Mind your own business, the first of the American Ten Commandments.
It’s not one I subscribe to, even though in our community, not minding my own business means more than social suicide; it’s a crime when we ascend above ground.
For thousands of years we deeems have kept away from the creatures running over our heads with their five-toed feet. So if anyone in my community gets wind of the risky job I’m on these days, I’m practically a goner. But that doesn’t stop me from shadowing a certain teenage fivetoe.
There’s also a totally different occupational hazard involved in this position I’ve created for myself, one I’m suffering from right now: this job occasionally makes school seem relatively stimulating. Yawn. I’ve played too many Angry Condor games to count since Starra got involved in some fantasy book a couple of hours ago and lost contact with the real world. Even if I knew how to become visible to the fivetoe eye and suddenly revealed myself, I bet she wouldn’t notice me, the cute teen perched on her windowsill.
Time simply refuses to advance, and I have to resort to counting the spider eggs cocooned in their nest on a nearby tree branch. A sudden sigh interrupts my lame occupation. There’s a starry look in the big eyes, and I notice the novel is slipping out of Starra’s dreamy grip. This is my window of opportunity! I finger the starchy edge of the book jacket and coax the book forward.
Thud. The book falls to the floor, and the movement seems to bring Starra back to her senses. At last she grabs a hoodie and sets out, probably for one of her night excursions on the Vista Del Mar Path. Are we running or biking tonight?
Running it is. I jog behind her, finding the excursion by the shoreline an improvement to watching her read. At least we are moving.

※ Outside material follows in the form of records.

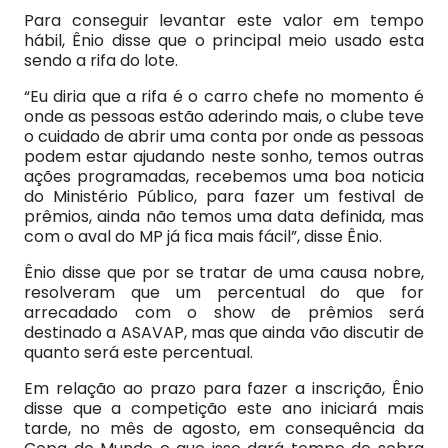
Para conseguir levantar este valor em tempo
hábil, Ênio disse que o principal meio usado esta
sendo a rifa do lote.
“Eu diria que a rifa é o carro chefe no momento é
onde as pessoas estão aderindo mais, o clube teve
o cuidado de abrir uma conta por onde as pessoas
podem estar ajudando neste sonho, temos outras
ações programadas, recebemos uma boa noticia
do Ministério Público, para fazer um festival de
prêmios, ainda não temos uma data definida, mas
com o aval do MP já fica mais fácil”, disse Ênio.
Ênio disse que por se tratar de uma causa nobre,
resolveram que um percentual do que for
arrecadado com o show de prêmios será
destinado a ASAVAP, mas que ainda vão discutir de
quanto será este percentual.
Em relação ao prazo para fazer a inscrição, Ênio
disse que a competição este ano iniciará mais
tarde, no mês de agosto, em consequência da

She runs for half an hour, at a speed faster than the sea turtle pace usual for fivetoes. Then she slows to a stop at a jagged rock, half-submerged in the ocean. I groan quietly and contemplate leaving. From experience, I know she’ll climb to the top of her rock and dream away. I start backing off, but when I’m some fifty feet away, I look back. Starra makes a pretty picture there, her silhouette perched high on the rock. Her long legs are tucked under her, and her head hangs back as she keeps her gaze on the stars above. If only she would let loose the heavy dark mane of hair she always twists up at the back of her neck, she would truly look like a mermaid risen from the sea.
Something pulls me back to her. I can’t explain it, but I have a feeling trouble is lurking nearby, waiting to snatch her in its net.
My chicken feet make an about face and follow Starra home as she takes the shorter route through town.